Ao falarmos em opulência, estamos falando de uma composição em que muitos elementos se sobressaem, desde a gordura dos torresmos de entrada, passando pela suculência das carnes, da riqueza dos temperos (alho, pimenta, louro), da mineralidade da couve e do próprio feijão. Assim, um vinho capaz de conter ou se opor a um desses elementos, dificilmente conseguirá fazer o mesmo com todos.

Para quem ainda assim quer tentar, a sugestão é um vinho italiano frisante, da uva Lambrusco. Muito embora os secos e com qualidade suficiente para serem bebidos sejam raros (e caros), ele pode ser combinado em parte com a feijoada por ter um pouco de acidez, frescor e uma pequena dose de taninos (a Lambrusco é uma uva tinta). Se a curiosidade for grande, vale tentar.
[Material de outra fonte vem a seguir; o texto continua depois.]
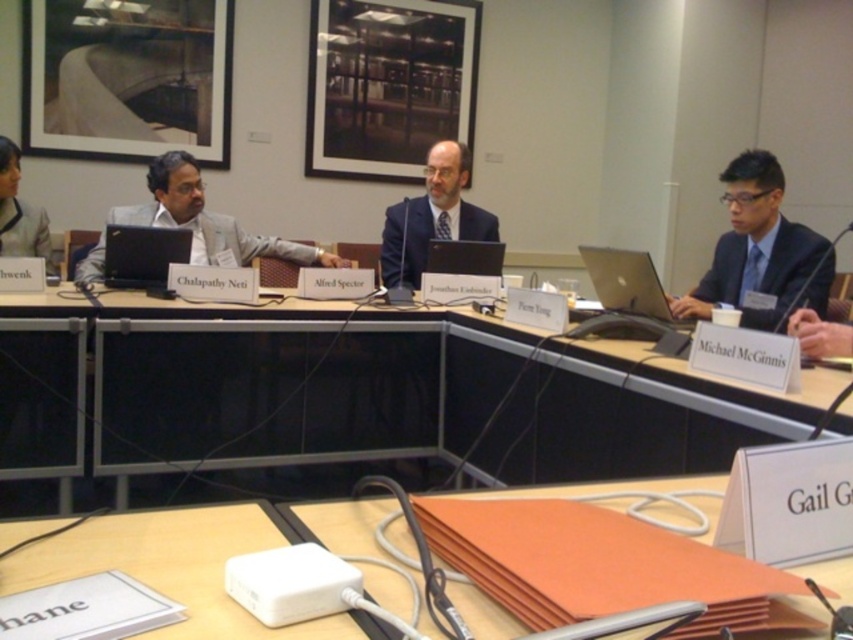 Question: Which object appears farthest from the camera in this image?

Choices:
 (A) black plastic table at center
 (B) matte blue suit at center
 (C) matte black picture frame at upper left
 (D) light gray suit at center

Answer: (C)

Question: Can you confirm if orange paper at lower center is positioned to the right of matte black picture frame at upper center?

Choices:
 (A) no
 (B) yes

Answer: (B)

Question: Considering the real-world distances, which object is farthest from the black plastic table at center?

Choices:
 (A) matte blue suit at center
 (B) dark blue suit at right
 (C) matte black laptop at left
 (D) matte black laptop at center

Answer: (C)

Question: Does black glossy laptop at center lie in front of matte black laptop at center?

Choices:
 (A) yes
 (B) no

Answer: (A)

Question: Where is dark blue suit at right located in relation to matte blue suit at center in the image?

Choices:
 (A) above
 (B) below

Answer: (B)

Question: Which object is the closest to the orange paper at lower center?

Choices:
 (A) matte black picture frame at upper left
 (B) silver metallic laptop at center
 (C) matte black picture frame at upper center
 (D) matte blue suit at center

Answer: (B)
O macarrão da quinta-feira
Antes dos restaurantes self-service serem tão populares no Brasil, era comum que cada dia da semana tivesse seu prato tradicional. Em São Paulo, por exemplo, a quinta-feira era o dia da macarronada, com molho vermelho e, muitas vezes, acompanhada de frango assado ou de rolinhos de carne (o bife à rolê).
Para esses pratos, ainda tão populares, a combinação pode ser com um tinto italiano, como os Chianti, ou um Syrah do Chile, com seu frutado e fundo de especiarias.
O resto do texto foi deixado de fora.